The new cover the The Wrong Channel, the second book of The Misspellers trilogy. It is another fantastic piece of art by Linda Shenk - Etsy shop here. I like that it is spooky without being too obvious about it.  Of course I would, right? It's something I try so hard to achieve in my everyday life.

Try and not quite succeed. On either front. I'm about as spooky as the My Little Pony Halloween Special and more obvious than Donald Trump.  I wonder if that's why I appreciate Linda's painting so much? Admiration for qualities I don't possess.  Like Harry Styles' hair.  Mmmm. . . .

Not Trump's.

Wednesday, January 20, 2016

Decoding The Rosetta Man

Claire McCague’s The Rosetta Man is so lovable I’m not sure I can give it a fair review. There are literary missteps I could mark off like potholes in the spring, but it would be more to show you I’m not a pushover, than to inform you about your chances of enjoying this ride. And your chances are good.

The central character, Estlin Hume, is a plausible, 21st century, and highly reluctant, Dr. Doolittle. The opening scene, with the squirrels, is enough to propel me into the novel. Hume becomes embroiled in a first-contact, political thriller – that never loses its sense of humor. It is one of the reasons the book is so fun to read.

Reasons 2: Aliens. Creatures from another planet that are really, truly alien. They don’t look like us, communicate like us, or think like us. They are so fascinating and imaginative, you can read the book for them alone.

But you wouldn’t. Clair’s fictionalized science is deep but approachable, spanning physics, biology and psychology. Her mechanisms for interstellar travel and seemingly telepathic communication are particularly delightful.
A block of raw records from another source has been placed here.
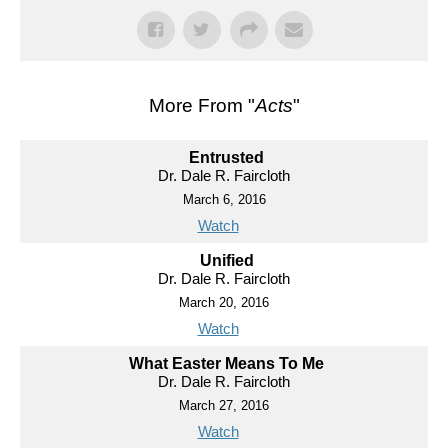
More From "
Acts
"
Entrusted
Dr. Dale R. Faircloth
March 6, 2016
Watch
Unified
Dr. Dale R. Faircloth
March 20, 2016
Watch
What Easter Means To Me
Dr. Dale R. Faircloth
March 27, 2016
Watch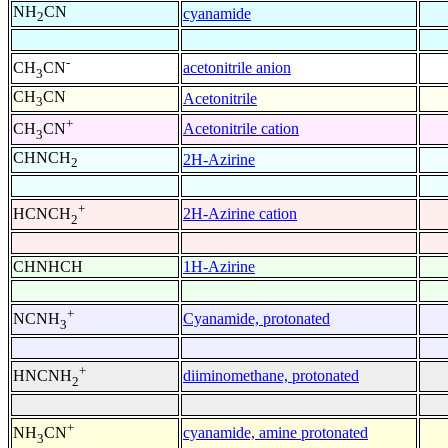
NH
CN
cyanamide
2
-
acetonitrile anion
CH
CN
3
CH
CN
Acetonitrile
3
+
Acetonitrile cation
CH
CN
3
CHNCH
2H-Azirine
2
+
2H-Azirine cation
HCNCH
2
CHNHCH
1H-Azirine
+
Cyanamide, protonated
NCNH
3
+
diiminomethane, protonated
HNCNH
2
+
cyanamide, amine protonated
NH
CN
3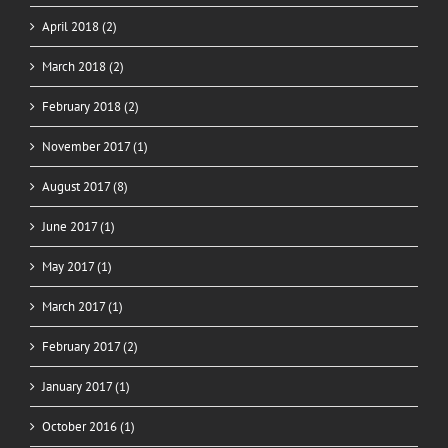
April 2018 (2)
March 2018 (2)
February 2018 (2)
November 2017 (1)
August 2017 (8)
June 2017 (1)
May 2017 (1)
March 2017 (1)
February 2017 (2)
January 2017 (1)
October 2016 (1)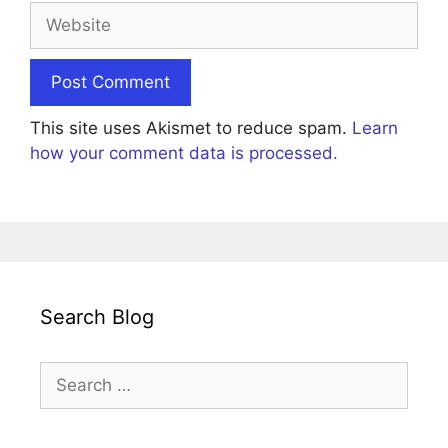
Website
This site uses Akismet to reduce spam.
Learn
how your comment data is processed.
Search Blog
Search
for: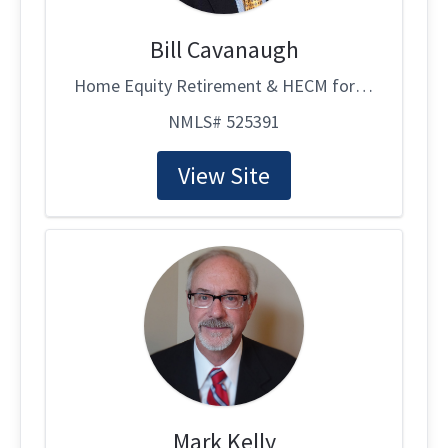
Bill Cavanaugh
Home Equity Retirement & HECM for Purchase Specialist
NMLS# 525391
View Site
Mark Kelly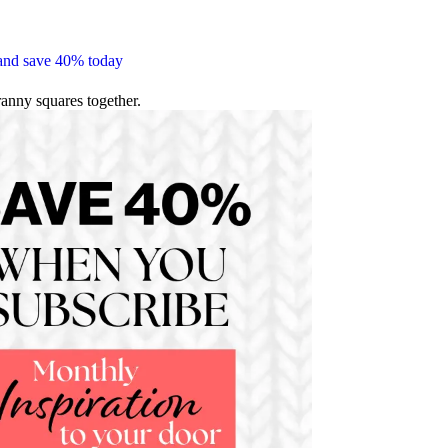
 and save 40% today
ranny squares together.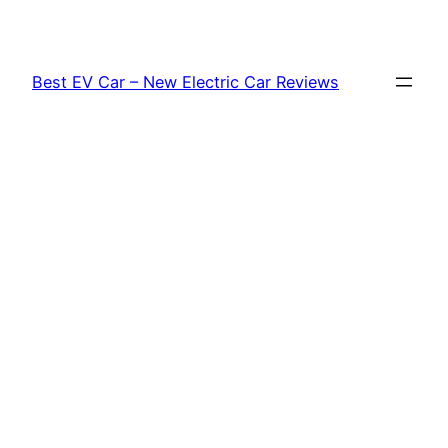
Skip
to
content
Best EV Car – New Electric Car Reviews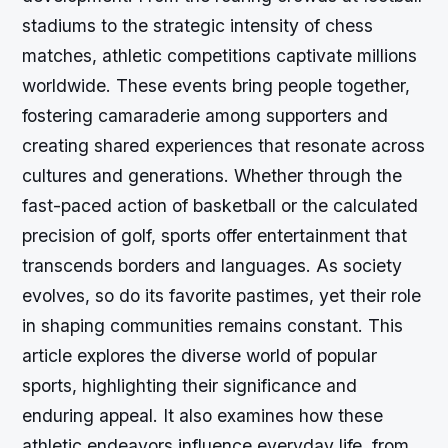
stadiums to the strategic intensity of chess
matches, athletic competitions captivate millions
worldwide. These events bring people together,
fostering camaraderie among supporters and
creating shared experiences that resonate across
cultures and generations. Whether through the
fast-paced action of basketball or the calculated
precision of golf, sports offer entertainment that
transcends borders and languages. As society
evolves, so do its favorite pastimes, yet their role
in shaping communities remains constant. This
article explores the diverse world of popular
sports, highlighting their significance and
enduring appeal. It also examines how these
athletic endeavors influence everyday life, from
The book has perhaps too many characters, but that’s me wanting to spend all my time with Hume and the aliens. Which I hope to do in the next book, which I’m thinking reviews like this one will help move along.

Tuesday, January 12, 2016

The Misspellers. Second Edition.

Here is the new cover for the second edition of The Misspellers. It's been 14 years since the first one. Books create a weird time anomaly in my memory, as in this book feels like it came out last year and a life-time ago.

The new cover is by Linda Shenk, who has an amazing Etsy shop here.  Her art is cool, fluid and mysterious and I hope some of it rubs off on my book.

The cover also fits with the other two in the series, The Wrong Channel and the soon to be released, The Misremembered.

There is also a new Misspellers Web site, which is pretty, again thanks to Linda.